Multi-Brain HyperNEAT Experiments in the Dual Task domain
Multi-Brain HyperNEAT
is a software framework that extends
HyperNEAT
to evolve agents that possess multiple brains. Different brains can
be used in different situations, making it easy to evolve multimodal
behavior.
The dual task domain
consists of two isolated tasks,
hallway navigation and foraging, where
performance and ideal behaviors in each task
are unrelated.
In the navigation task,
the robot must navigate from its starting position to the
end of a hallway using rangefinder sensors.
In the foraging task the robot must
visit a sequence of waypoints in order in
a rectangular room.
Four pie-slice sensors act as a compass towards
each next waypoint.
The videos on this page can be viewed in a playlist here.
Dual Task: One Module (1M)
The one module network is able to get a perfect score in the two tasks because
fitness is measured solely based on whether the way points are reached.
The time taken to reach the way points is not taken into account, so slight
inefficiencies in the hallway navigation task are forgiven. However, it took
many more generations of evolution to reach this perfect behavior than it takes
with modular approaches.
Dual Task: Situational Policy Geometry (SPG)
Situational policy geometry applies a different network to solve each task,
although the two tasks are not related in any kind of geometric sense. The CPPN
takes a different situation input to create each controller network, and in this
case the situation inputs are arbitrarily set to 0 for hallway navigation and 1 for
foraging.
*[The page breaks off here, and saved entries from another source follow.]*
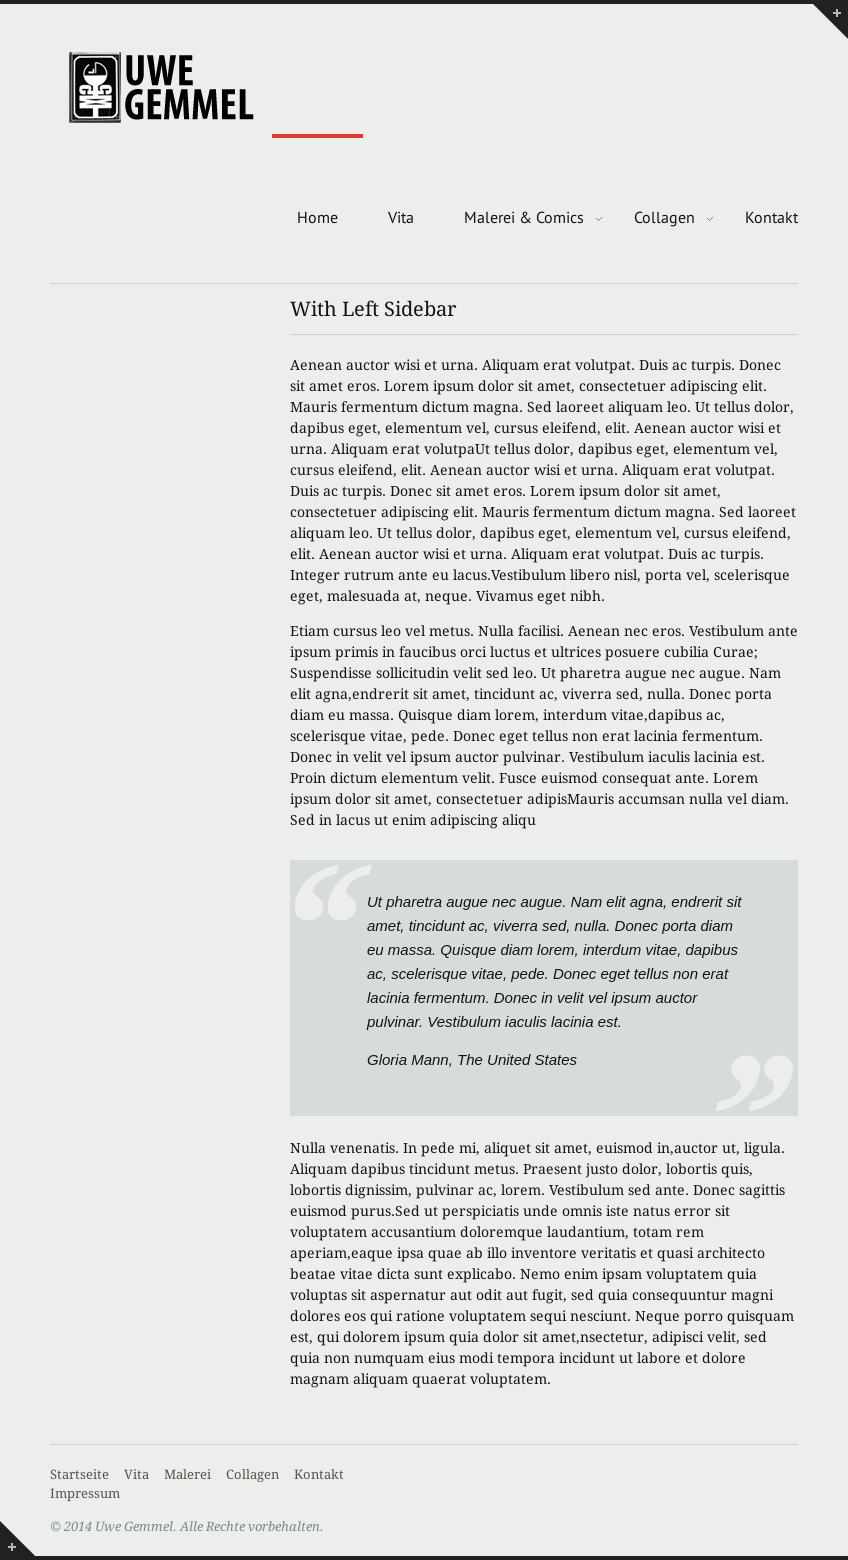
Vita (401, 217)
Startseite (79, 1474)
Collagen (664, 217)
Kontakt (771, 217)
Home (317, 217)
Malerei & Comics (524, 217)
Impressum (85, 1493)
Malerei (187, 1474)
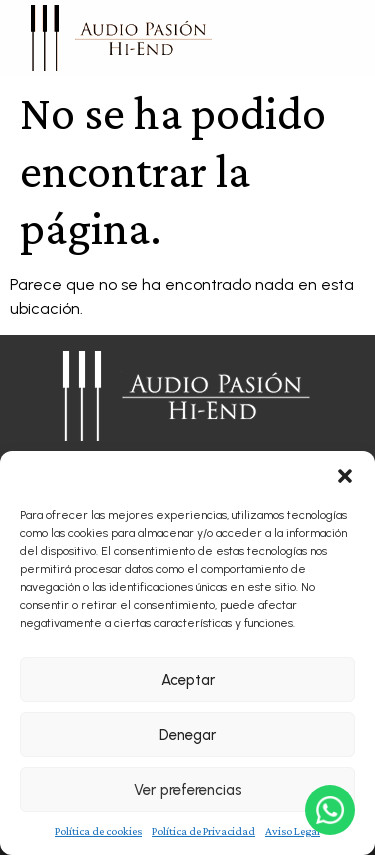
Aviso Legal (292, 831)
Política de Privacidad (203, 831)
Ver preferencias (188, 790)
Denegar (187, 735)
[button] (345, 476)
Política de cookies (98, 831)
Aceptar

Although there is no clear sense behind this geometry, the networks are
able to solve their respective tasks.
Dual Task: Two Modules with preference neurons (2M)
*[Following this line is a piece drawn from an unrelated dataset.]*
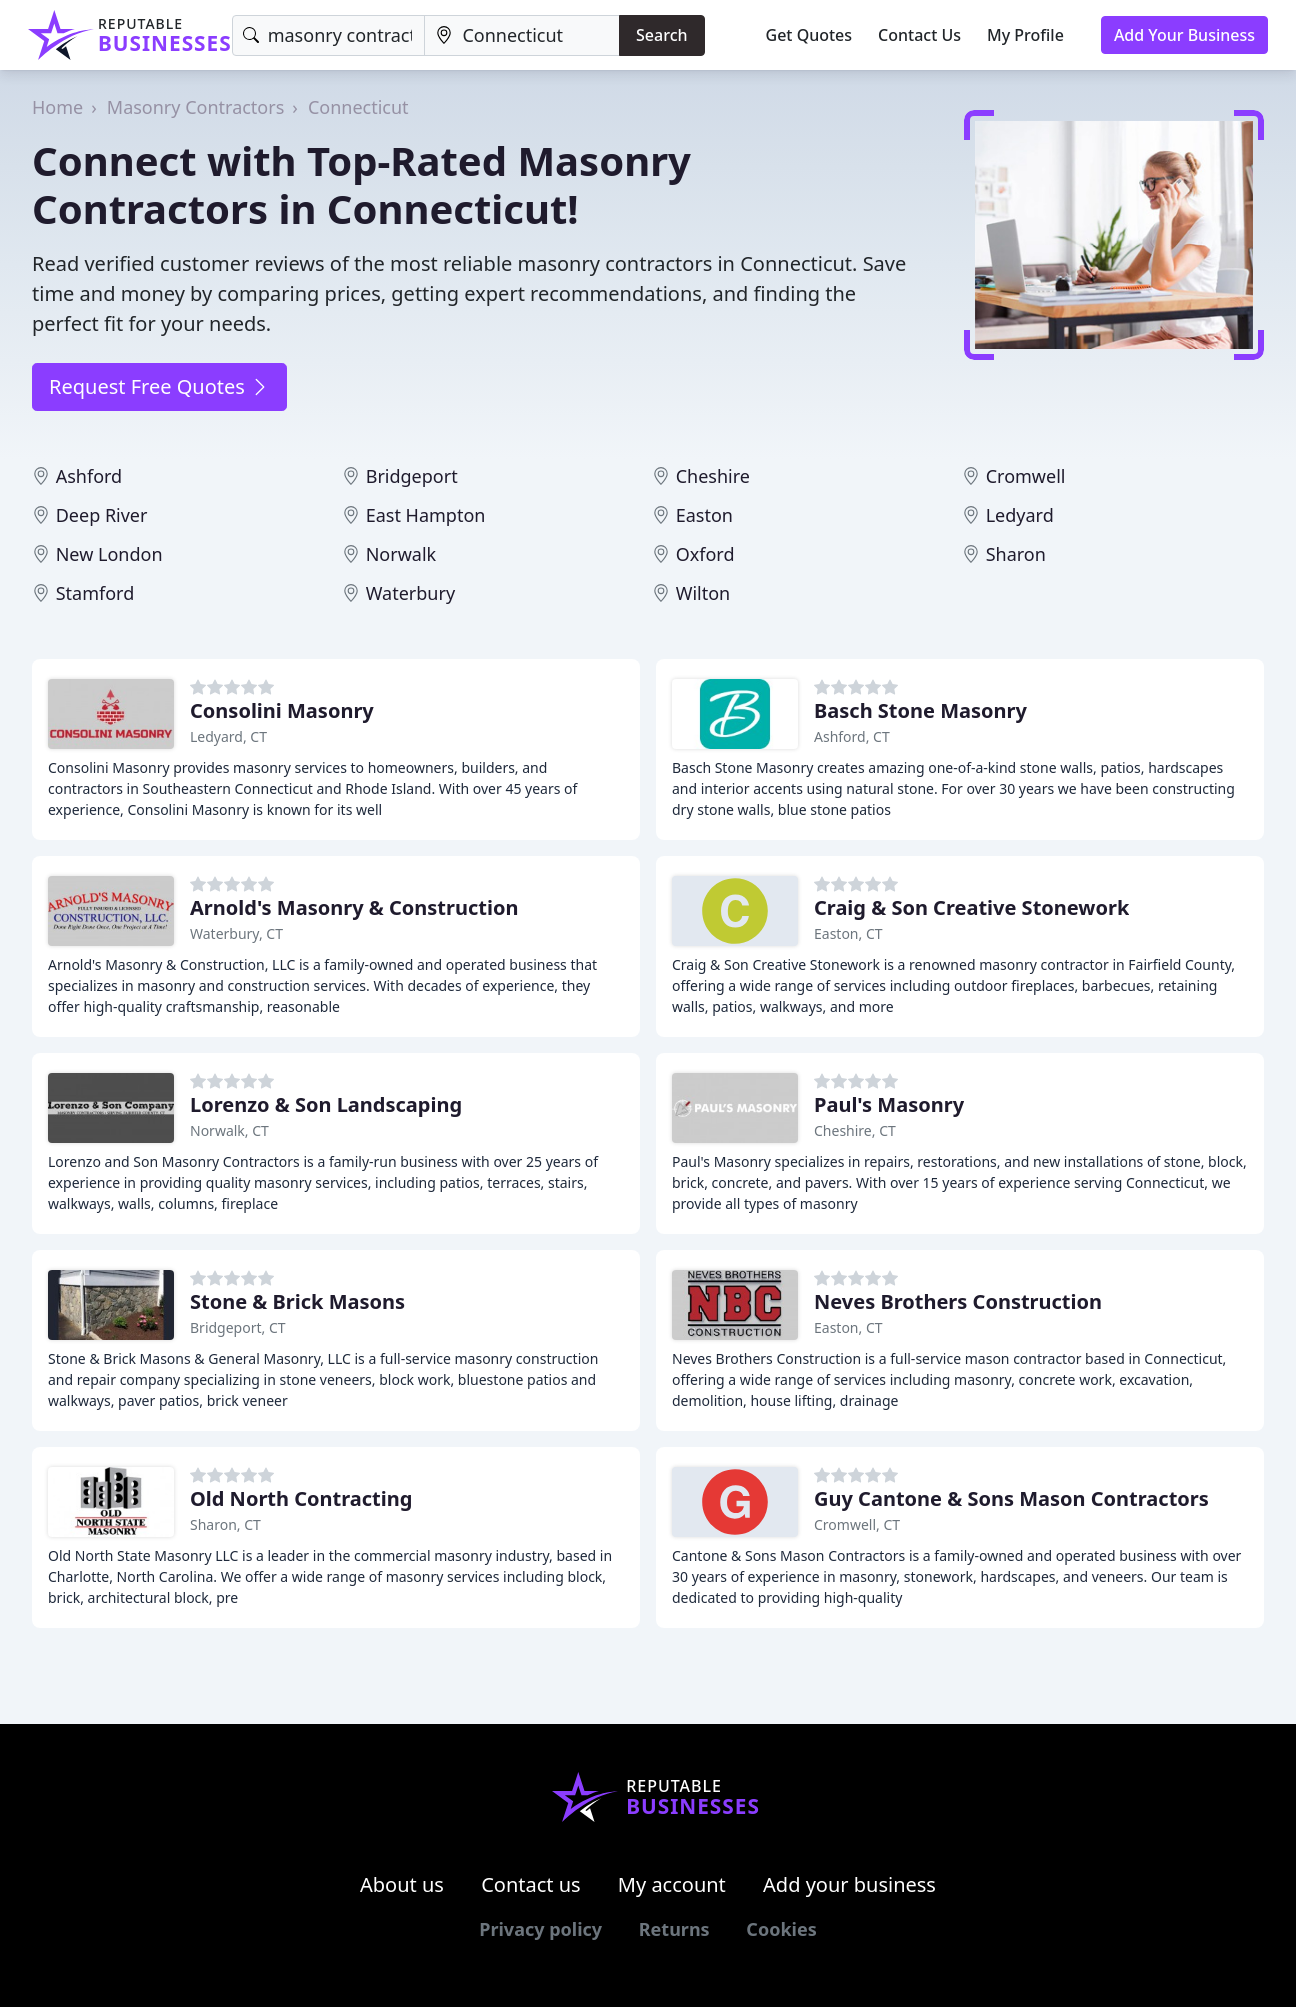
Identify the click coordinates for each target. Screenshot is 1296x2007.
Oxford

This robot has two modules that it can switch between according to
its preference neurons. The exact same modules are available in each
task, but are used differently in each. Hallway navigation mostly uses
the green controller, but sometimes used the red as well. In the foraging task,
the robot behaves in the opposite manner, using the red controller a majority of
the time, but still using the green one sometimes as well.
Dual Task: Three Modules with preference neurons (3M)
This robot has three network controllers that it can use in the two tasks.
In the hallway navigation task the robot uses all three controllers, but primarily
the green controller. The robot also thrashes back and forth between red and blue,
mostly to turn around corners. In the foraging task, the green controller is used
until a way point is reached, and then the red controller takes over to orient the
robot toward the next way point. The blue controller is not used in the foraging task.
Dual Task: Module Mutation Duplicate (MM(D))
Despite producing 18 network controllers via module mutation duplicate,
this robot solves both tasks using a single controller (represented by the color blue).
This champion is a stark example of how module mutation can get out of control making
completely unused modules.
Dual Task: Module Mutation Previous (MM(P))
Though module mutation previous produced nine controllers for this champion,
only two are used: red and green. In the hallway task, red is used the most,
but the robot gets stuck in several places and uses the green controller to
wiggle free until it reaches the end of the hall. The red controller is also
most used in the foraging task, but the green task helps the robot adjust
course to focus on the next way point.
Dual Task: Module Mutation Random (MM(R))
This champion is another example of module mutation producing several modules
but using only two. The hallway is navigated by simply switching back and forth
between red and green controllers. In the foraging task, the red controller turns
the robot to each way point, and the green controller moves it forward to each way
point.
Dual Task: Multitask (MT)
Multitask CPPNs create a separate controller dedicated to each task,
allowing it to solve the task faster and more reliably than any other method.
Multitask does even better than situational policy geometry, because it does not
impose a geometric relation between the controllers. The spiraling behaving used
in the hallway task is inelegant but effective, because the fitness function only
rewards reaching the goal with no regard for the efficiency of the route.